### Task item
Each line from the one that has "007 TRAVELERS RESPECTS YOUR PRIVACY." through the final line of the listing is to be written out exactly, and no other line is.

### Given information
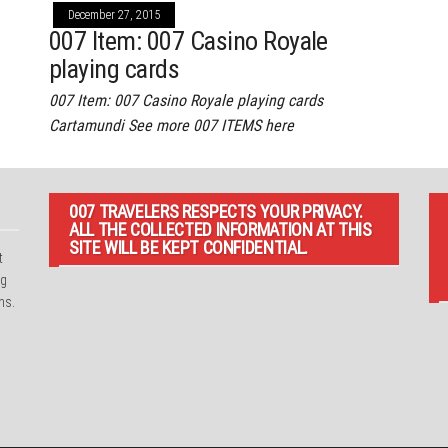
December 27, 2015
007 Item: 007 Casino Royale
playing cards
007 Item: 007 Casino Royale playing cards
Cartamundi See more 007 ITEMS here
007 TRAVELERS RESPECTS YOUR PRIVACY.
ALL THE COLLECTED INFORMATION AT THIS
SITE WILL BE KEPT CONFIDENTIAL.
t
ng
ns.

### Response area
007 TRAVELERS RESPECTS YOUR PRIVACY.
ALL THE COLLECTED INFORMATION AT THIS
SITE WILL BE KEPT CONFIDENTIAL.
t
ng
ns.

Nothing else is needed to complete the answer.